/GRADES2022-paper

Material for GRADES 2022 paper.

Primary LanguageJupyter Notebook

Material for research paper published in GRADES 2022

In the paper 'Converting Property Graphs to RDF: A Preliminary Study of the Practical Impact of Different Mappings' (download PDF preprint), we present and compare the results of experiment on query performance over RDF/RDF-star graphs. RDF/RDF-star graphs are produced by applying different direct LPG mapping approaches. This repository provides material for this paper, including the code for converting Labeled Property Graphs (LPGs) to RDF and to RDF-star (using the mappings defined in the paper), test queries, and query plans used by the tested systems.

Data set

For the experiment, a real world LPG data set about Panama-Papers is used. Data is available in five separate CSV files, namely: panama_papers.nodes.address.csv, panama_papers.nodes.entity.csv, panama_papers.nodes.intermediary.csv, panama_papers.nodes.officer.csv, and panama_papers.edges.csv. Panama-Papers data can be downloaded through this link. After downloading the CSV files from the link above, copy them in the input directory.

Mapping tools

The purpose of this tool is to transform an LPG into RDF and RDF-star. The mapping scripts tools is in Python. For using the tool, you may need to create a Python virtual environment first. For creating a virtual environment, you need to run the below command in git bash:

python -m venv .venv

After creating the virtual environment, you need to activate it. For activating, you need to run the below command:

source ./.venv/Scripts/Activate

After the virtual environment is activated, you need to first install all the packages, which is available in req.txt. For installing the packages, you need to run the command below:

pip install -r req.txt

After installing the packages, you can open jupyter lab to run the mapping scrips. All you need is to run the below command in your git bash.

jupyter lab

Instead of generating the RDF and RDF-star versions using the tools, you can download them directly from the Zenodo.

Queries

There are four versions of the queries. A Cypher version for the LPG, two SPARQL versions for the two RDF representations, and a SPARQL-star version for the RDF-star-based approach. You can find all the queries in the folder of Queries.

Running the queries for experiment

As the goal of the experiment is to compare the three mappings in terms of execution time, you can find the materials for running the queries in the Executing queries for experiment directory. For running the experiment, you need to set up the port, user, and password for some of the systems. In below, you can find the details of the set up for each system.

Neo4j

In the paper, we used the community edition 4.3.7 of Neo4j. For this purpose, we created an image of Neo4j inside the docker.

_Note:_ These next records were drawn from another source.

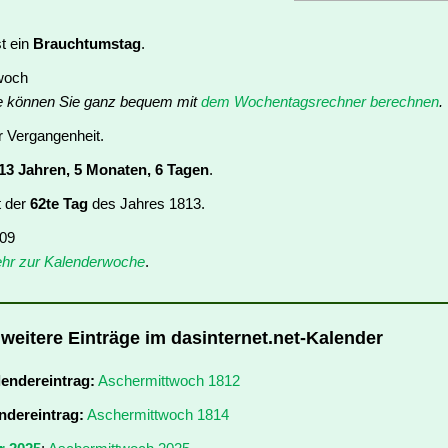
t ein
Brauchtumstag
.
twoch
e können Sie ganz bequem mit
dem Wochentagsrechner berechnen
.
er Vergangenheit.
13 Jahren, 5 Monaten, 6 Tagen
.
t der
62te Tag
des Jahres 1813.
 09
hr zur Kalenderwoche
.
weitere Einträge im dasinternet.net-Kalender
lendereintrag:
Aschermittwoch 1812
ndereintrag:
Aschermittwoch 1814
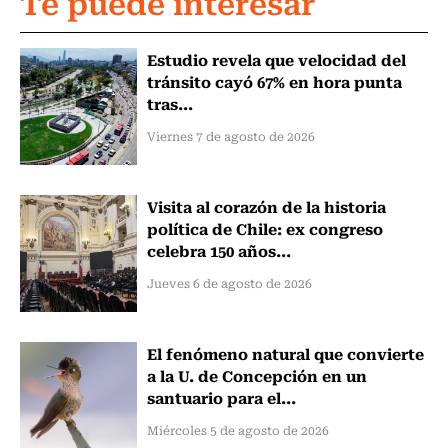
Te puede interesar
Estudio revela que velocidad del
tránsito cayó 67% en hora punta
tras...
Viernes 7 de agosto de 2026
Visita al corazón de la historia
política de Chile: ex congreso
celebra 150 años...
Jueves 6 de agosto de 2026
El fenómeno natural que convierte
a la U. de Concepción en un
santuario para el...
Miércoles 5 de agosto de 2026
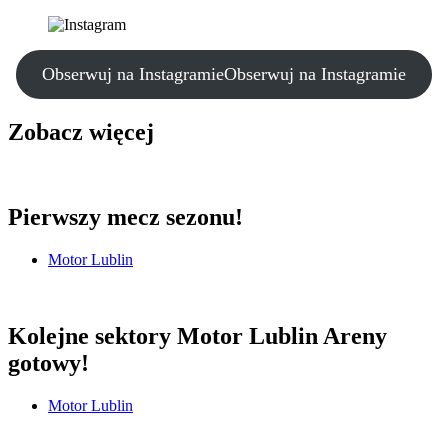
Obserwuj na Instagramie
Obserwuj na Instagramie
Zobacz więcej
Pierwszy mecz sezonu!
Motor Lublin
Kolejne sektory Motor Lublin Areny
gotowy!
Motor Lublin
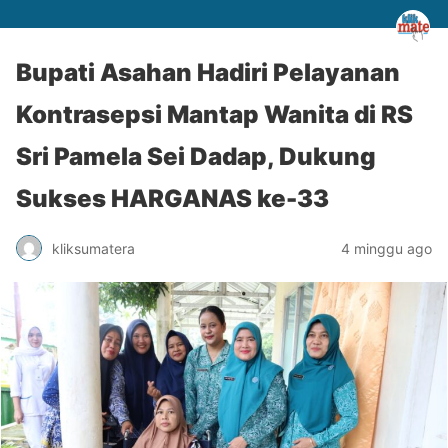
Bupati Asahan Hadiri Pelayanan
Kontrasepsi Mantap Wanita di RS
Sri Pamela Sei Dadap, Dukung
Sukses HARGANAS ke-33
kliksumatera
4 minggu ago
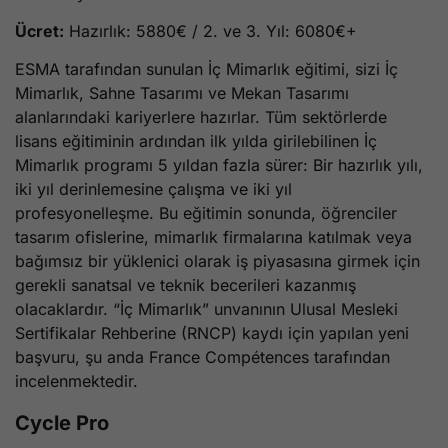
Ücret:
Hazırlık: 5880€ / 2. ve 3. Yıl: 6080€+
ESMA tarafından sunulan İç Mimarlık eğitimi, sizi İç
Mimarlık, Sahne Tasarımı ve Mekan Tasarımı
alanlarındaki kariyerlere hazırlar. Tüm sektörlerde
lisans eğitiminin ardından ilk yılda girilebilinen İç
Mimarlık programı 5 yıldan fazla sürer: Bir hazırlık yılı,
iki yıl derinlemesine çalışma ve iki yıl
profesyonelleşme. Bu eğitimin sonunda, öğrenciler
tasarım ofislerine, mimarlık firmalarına katılmak veya
bağımsız bir yüklenici olarak iş piyasasına girmek için
gerekli sanatsal ve teknik becerileri kazanmış
olacaklardır. “İç Mimarlık” unvanının Ulusal Mesleki
Sertifikalar Rehberine (RNCP) kaydı için yapılan yeni
başvuru, şu anda France Compétences tarafından
incelenmektedir.
Cycle Pro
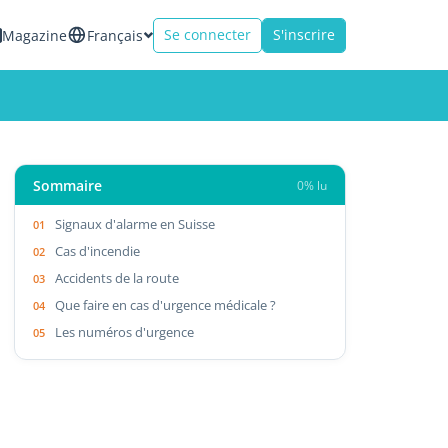
Se connecter
S'inscrire
Magazine
Français
Sommaire
0% lu
Signaux d'alarme en Suisse
Cas d'incendie
Accidents de la route
Que faire en cas d'urgence médicale ?
Les numéros d'urgence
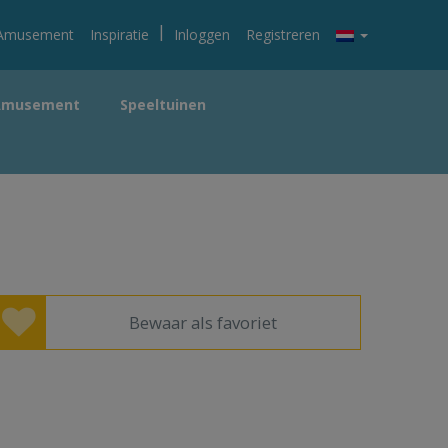
|
Amusement
Inspiratie
Inloggen
Registreren
Amusement
Speeltuinen
Bewaar als favoriet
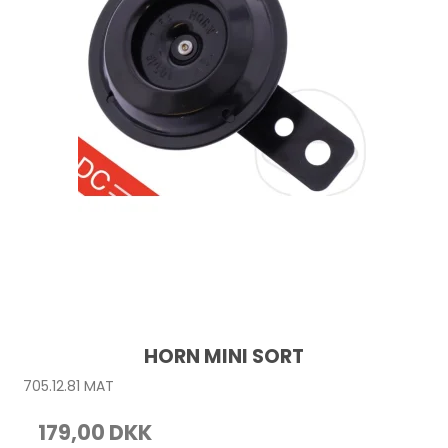
HORN MINI SORT
705.12.81 MAT
179,00 DKK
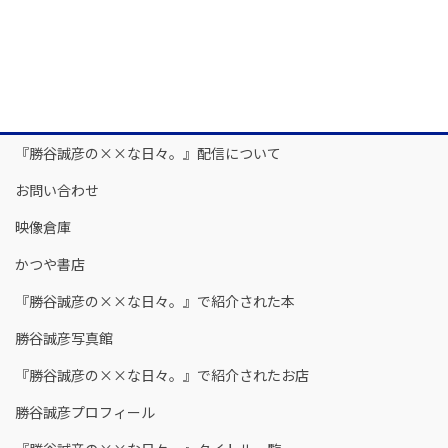
『勝谷誠彦の××な日々。』配信について
お問い合わせ
映像倉庫
かつや書店
『勝谷誠彦の××な日々。』で紹介された本
勝谷誠彦写真館
『勝谷誠彦の××な日々。』で紹介されたお店
勝谷誠彦プロフィール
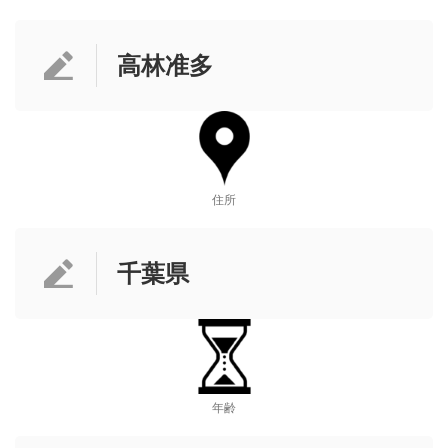
高林准多
住所
千葉県
年齢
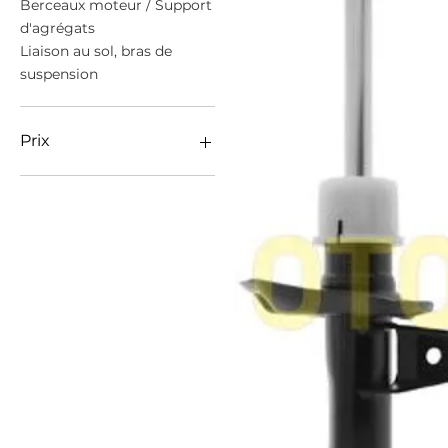
Berceaux moteur / Support
d'agrégats
Liaison au sol, bras de
suspension
Prix
69 €
1 500 €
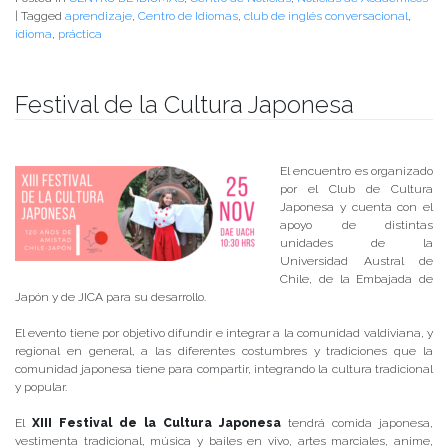
|
Tagged
aprendizaje
,
Centro de Idiomas
,
club de inglés conversacional
,
idioma
,
práctica
Festival de la Cultura Japonesa
Publicado el
23/11/2017
- Facultad de Filosofía y Humanidades
El encuentro es organizado
por el Club de Cultura
Japonesa y cuenta con el
apoyo de distintas
unidades de la
Universidad Austral de
Chile, de la Embajada de
Japón y de JICA para su desarrollo.
El evento tiene por objetivo difundir e integrar a la comunidad valdiviana, y
regional en general, a las diferentes costumbres y tradiciones que la
comunidad japonesa tiene para compartir, integrando la cultura tradicional
y popular.
El
XIII Festival de la Cultura Japonesa
tendrá comida japonesa,
vestimenta tradicional, música y bailes en vivo, artes marciales, anime,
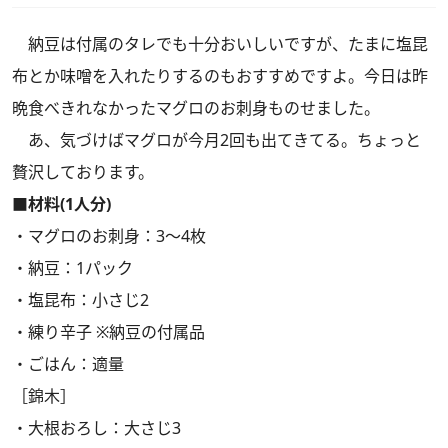
納豆は付属のタレでも十分おいしいですが、たまに塩昆
布とか味噌を入れたりするのもおすすめですよ。今日は昨
晩食べきれなかったマグロのお刺身ものせました。
あ、気づけばマグロが今月2回も出てきてる。ちょっと
贅沢しております。
■材料(1人分)
・マグロのお刺身：3～4枚
・納豆：1パック
・塩昆布：小さじ2
・練り辛子 ※納豆の付属品
・ごはん：適量
［錦木］
・大根おろし：大さじ3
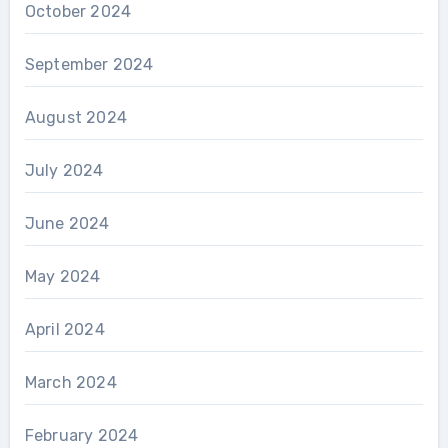
October 2024
September 2024
August 2024
July 2024
June 2024
May 2024
April 2024
March 2024
February 2024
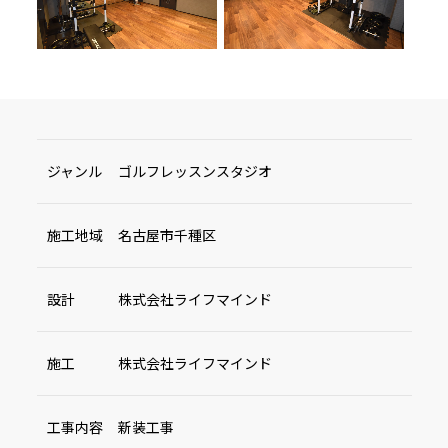
ジャンル
ゴルフレッスンスタジオ
施工地域
名古屋市千種区
設計
株式会社ライフマインド
施工
株式会社ライフマインド
工事内容
新装工事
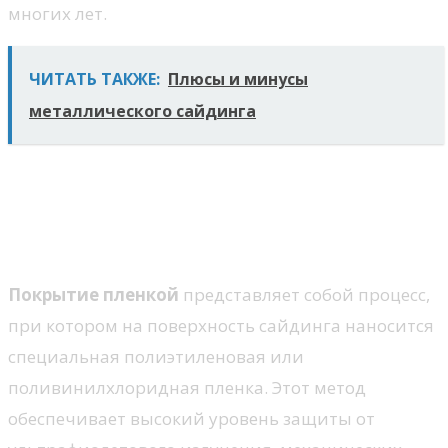
многих лет.
ЧИТАТЬ ТАКЖЕ:
Плюсы и минусы
металлического сайдинга
Технологии нанесения
защитных покрытий на
сайдинг
Покрытие пленкой
представляет собой процесс,
при котором на поверхность сайдинга наносится
специальная полиэтиленовая или
поливинилхлоридная пленка. Этот метод
обеспечивает высокий уровень защиты от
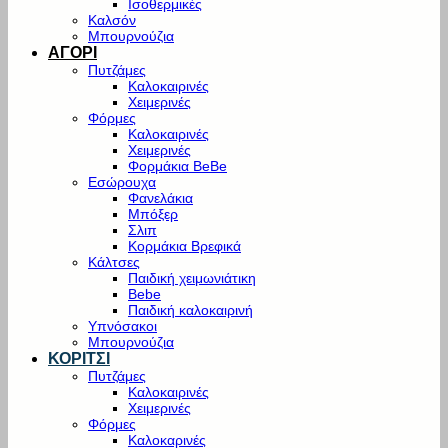
Ισοθερμικές
Καλσόν
Μπουρνούζια
ΑΓΟΡΙ
Πυτζάμες
Καλοκαιρινές
Χειμερινές
Φόρμες
Καλοκαιρινές
Χειμερινές
Φορμάκια BeBe
Εσώρουχα
Φανελάκια
Μπόξερ
Σλιπ
Κορμάκια Βρεφικά
Κάλτσες
Παιδική χειμωνιάτικη
Bebe
Παιδική καλοκαιρινή
Υπνόσακοι
Μπουρνούζια
ΚΟΡΙΤΣΙ
Πυτζάμες
Καλοκαιρινές
Χειμερινές
Φόρμες
Καλοκαρινές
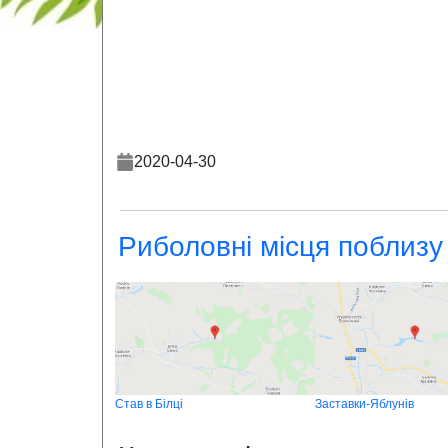
2020-04-30
Риболовні місця поблизу
Став в Білці
Заставки-Яблунів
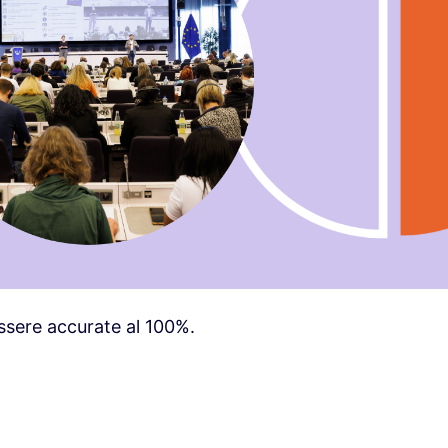
sere accurate al 100%.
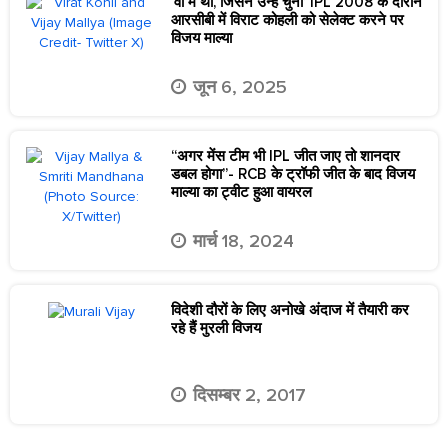
‘वो मैं था, जिसने उन्हें चुना’ IPL 2008 के दौरान
आरसीबी में विराट कोहली को सेलेक्ट करने पर
विजय माल्या
जून 6, 2025
“अगर मेंस टीम भी IPL जीत जाए तो शानदार
डबल होगा”- RCB के ट्रॉफी जीत के बाद विजय
माल्या का ट्वीट हुआ वायरल
मार्च 18, 2024
विदेशी दौरों के लिए अनोखे अंदाज में तैयारी कर
रहे हैं मुरली विजय
दिसम्बर 2, 2017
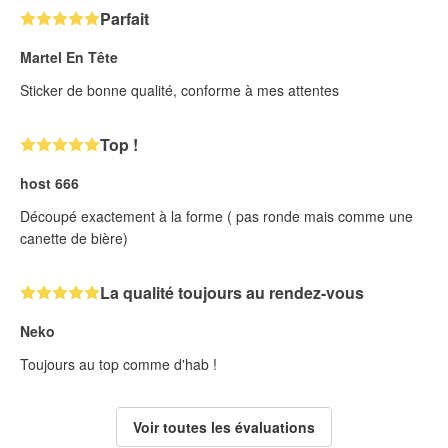
Parfait
Martel En Tête
Sticker de bonne qualité, conforme à mes attentes
Top !
host 666
Découpé exactement à la forme ( pas ronde mais comme une
canette de bière)
La qualité toujours au rendez-vous
Neko
Toujours au top comme d'hab !
Voir toutes les évaluations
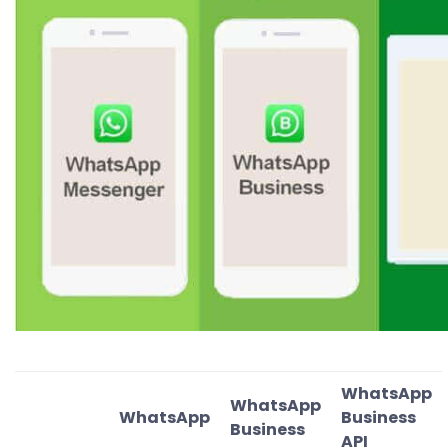
WhatsApp
WhatsApp
WhatsApp
Business
Business
API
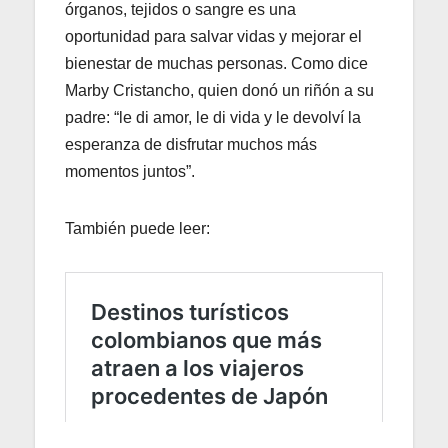
órganos, tejidos o sangre es una
oportunidad para salvar vidas y mejorar el
bienestar de muchas personas. Como dice
Marby Cristancho, quien donó un riñón a su
padre: “le di amor, le di vida y le devolví la
esperanza de disfrutar muchos más
momentos juntos”.
También puede leer:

You can start a Neo4j container by following the instructions below.

Important: Before running the command below, copy all of the panama paper CSVs inside the import directory then run the command. For Neo4j configurations, we used the port localhost:7687. Moreover, we used the defualt user and password of the Neo4j, which is neo4j and 1234.

docker run \
    --name panama-paper-evaluation \
    -p7474:7474 -p7687:7687 \
    -d \
    -v $HOME/neo4j/data:/data \
    -v $HOME/neo4j/logs:/logs \
    -v $HOME/neo4j/import:/var/lib/neo4j/import \
    -v $HOME/neo4j/plugins:/plugins \
    -e NEO4J_AUTH=neo4j/1234 \
    neo4j:4.3.7-community

The above command allows you to access neo4j through your browser at http://localhost:7474. Now, you need to import the data into a new database. You can do it with the command below:

docker exec panama-paper-evaluation neo4j-admin import --nodes=officer=/var/lib/neo4j/import/panama_papers.nodes.officer.csv --nodes=entity=/var/lib/neo4j/import/panama_papers.nodes.entity.csv --nodes=intermediary=/var/lib/neo4j/import/panama_papers.nodes.intermediary.csv --nodes=address=/var/lib/neo4j/import/panama_papers.nodes.address.csv --relationships=/var/lib/neo4j/import/panama_papers.edges.csv --delimiter="," --database=panama-paper

Since the community version does not support multiple databases at the same time, you need to change the Neo4j configuration to use the created database. It can be achieved by following the steps in below.

Firstly, install the vim:

apt-get update
apt-get -y install vim

After isntallation, you need to edit the file NEO4J_HOME\conf\neo4j.conf. For editting, you need to un-comment the line dbms.default_database=neo4j. Change the neo4j to the database that you want to use, which is panama-paper here.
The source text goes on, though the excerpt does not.